TASK DATA Block Start
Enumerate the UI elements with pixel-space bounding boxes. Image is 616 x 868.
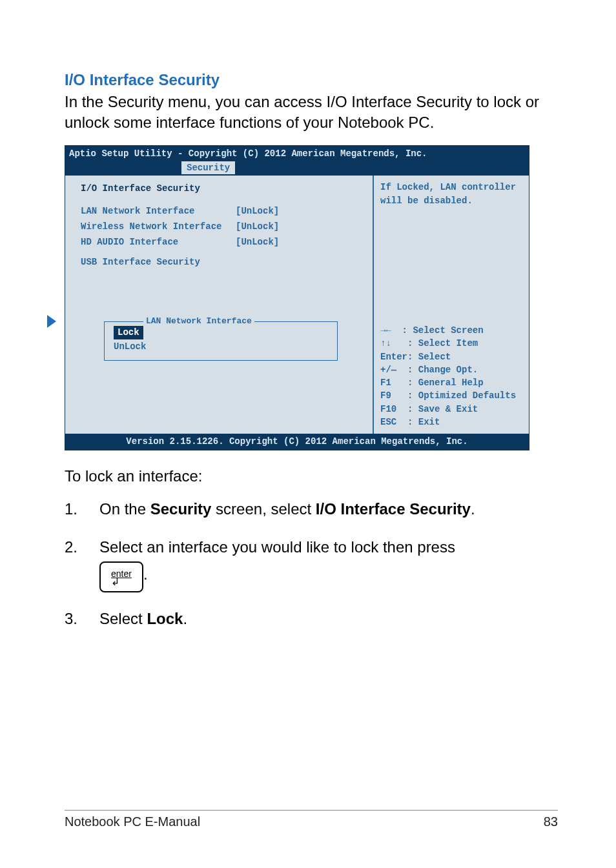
step-1: 1. On the Security screen, select I/O In… [65, 498, 558, 521]
section-heading: I/O Interface Security [65, 71, 558, 89]
bios-submenu-label: USB Interface Security [81, 256, 236, 268]
bios-screenshot: Aptio Setup Utility - Copyright (C) 2012… [65, 145, 529, 450]
page-footer: Notebook PC E-Manual 83 [65, 810, 558, 829]
bios-row-audio: HD AUDIO Interface [UnLock] [81, 236, 366, 248]
step-text: . [471, 500, 475, 518]
bios-row-label: Wireless Network Interface [81, 220, 236, 233]
bios-row-lan: LAN Network Interface [UnLock] [81, 205, 366, 217]
step-text: screen, select [211, 500, 315, 518]
bios-popup-item-unlock: UnLock [114, 339, 328, 354]
bios-header: Aptio Setup Utility - Copyright (C) 2012… [65, 146, 529, 161]
step-number: 3. [65, 608, 99, 631]
step-2: 2. Select an interface you would like to… [65, 536, 558, 592]
step-text: . [143, 565, 148, 583]
enter-key-icon: enter ↲ [99, 561, 143, 592]
page-number: 83 [544, 814, 558, 829]
intro-paragraph: In the Security menu, you can access I/O… [65, 92, 558, 134]
bios-row-usb-submenu: USB Interface Security [81, 256, 366, 268]
step-number: 1. [65, 498, 99, 521]
bios-context-help: If Locked, LAN controller will be disabl… [380, 181, 522, 207]
step-text: On the [99, 500, 150, 518]
bios-row-wireless: Wireless Network Interface [UnLock] [81, 220, 366, 233]
step-text: . [183, 610, 187, 627]
bios-row-value: [UnLock] [236, 236, 279, 248]
bios-key-help: →← : Select Screen ↑↓ : Select Item Ente… [380, 324, 522, 429]
step-bold: Security [150, 500, 212, 518]
bios-row-value: [UnLock] [236, 220, 279, 233]
bios-footer: Version 2.15.1226. Copyright (C) 2012 Am… [65, 434, 529, 449]
bios-row-label: HD AUDIO Interface [81, 236, 236, 248]
bios-row-label: LAN Network Interface [81, 205, 236, 217]
step-bold: Lock [147, 610, 183, 627]
bios-left-panel: I/O Interface Security LAN Network Inter… [65, 176, 373, 434]
bios-tab-security: Security [181, 161, 235, 174]
step-3: 3. Select Lock. [65, 608, 558, 631]
step-bold: I/O Interface Security [316, 500, 471, 518]
bios-popup: LAN Network Interface Lock UnLock [104, 321, 338, 361]
bios-right-panel: If Locked, LAN controller will be disabl… [373, 176, 529, 434]
bios-tab-row: Security [65, 161, 529, 176]
lock-intro: To lock an interface: [65, 466, 558, 487]
step-text: Select an interface you would like to lo… [99, 538, 455, 556]
footer-title: Notebook PC E-Manual [65, 814, 200, 829]
step-text: Select [99, 610, 147, 627]
bios-popup-title: LAN Network Interface [143, 316, 254, 328]
pointer-icon [47, 315, 56, 328]
bios-popup-item-lock: Lock [114, 326, 328, 339]
step-number: 2. [65, 536, 99, 592]
bios-row-value: [UnLock] [236, 205, 279, 217]
bios-section-title: I/O Interface Security [81, 182, 366, 195]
TASK DATA Block End
> PROMPT
I would like the data above transcribed exactly, with its pictures left out.

> RESPONSE AREA
Enumerate the UI elements with pixel-space bounding boxes. Image is 616 x 868.
step-1: 1. On the Security screen, select I/O In… [65, 498, 558, 521]
section-heading: I/O Interface Security [65, 71, 558, 89]
bios-submenu-label: USB Interface Security [81, 256, 236, 268]
bios-screenshot: Aptio Setup Utility - Copyright (C) 2012… [65, 145, 529, 450]
page-footer: Notebook PC E-Manual 83 [65, 810, 558, 829]
bios-row-audio: HD AUDIO Interface [UnLock] [81, 236, 366, 248]
step-text: . [471, 500, 475, 518]
bios-row-label: Wireless Network Interface [81, 220, 236, 233]
bios-row-lan: LAN Network Interface [UnLock] [81, 205, 366, 217]
step-text: screen, select [211, 500, 315, 518]
bios-popup-item-unlock: UnLock [114, 339, 328, 354]
bios-header: Aptio Setup Utility - Copyright (C) 2012… [65, 146, 529, 161]
step-number: 3. [65, 608, 99, 631]
step-2: 2. Select an interface you would like to… [65, 536, 558, 592]
step-text: . [143, 565, 148, 583]
enter-key-icon: enter ↲ [99, 561, 143, 592]
page-number: 83 [544, 814, 558, 829]
intro-paragraph: In the Security menu, you can access I/O… [65, 92, 558, 134]
bios-row-usb-submenu: USB Interface Security [81, 256, 366, 268]
step-number: 1. [65, 498, 99, 521]
bios-context-help: If Locked, LAN controller will be disabl… [380, 181, 522, 207]
step-text: On the [99, 500, 150, 518]
bios-row-wireless: Wireless Network Interface [UnLock] [81, 220, 366, 233]
step-text: . [183, 610, 187, 627]
bios-row-value: [UnLock] [236, 236, 279, 248]
bios-key-help: →← : Select Screen ↑↓ : Select Item Ente… [380, 324, 522, 429]
step-bold: Security [150, 500, 212, 518]
bios-row-value: [UnLock] [236, 220, 279, 233]
bios-footer: Version 2.15.1226. Copyright (C) 2012 Am… [65, 434, 529, 449]
bios-row-label: HD AUDIO Interface [81, 236, 236, 248]
bios-row-label: LAN Network Interface [81, 205, 236, 217]
step-bold: Lock [147, 610, 183, 627]
bios-left-panel: I/O Interface Security LAN Network Inter… [65, 176, 373, 434]
bios-tab-security: Security [181, 161, 235, 174]
step-3: 3. Select Lock. [65, 608, 558, 631]
step-bold: I/O Interface Security [316, 500, 471, 518]
bios-popup: LAN Network Interface Lock UnLock [104, 321, 338, 361]
bios-right-panel: If Locked, LAN controller will be disabl… [373, 176, 529, 434]
bios-tab-row: Security [65, 161, 529, 176]
lock-intro: To lock an interface: [65, 466, 558, 487]
step-text: Select an interface you would like to lo… [99, 538, 455, 556]
footer-title: Notebook PC E-Manual [65, 814, 200, 829]
step-text: Select [99, 610, 147, 627]
bios-popup-title: LAN Network Interface [143, 316, 254, 328]
pointer-icon [47, 315, 56, 328]
bios-popup-item-lock: Lock [114, 326, 328, 339]
step-number: 2. [65, 536, 99, 592]
bios-row-value: [UnLock] [236, 205, 279, 217]
bios-section-title: I/O Interface Security [81, 182, 366, 195]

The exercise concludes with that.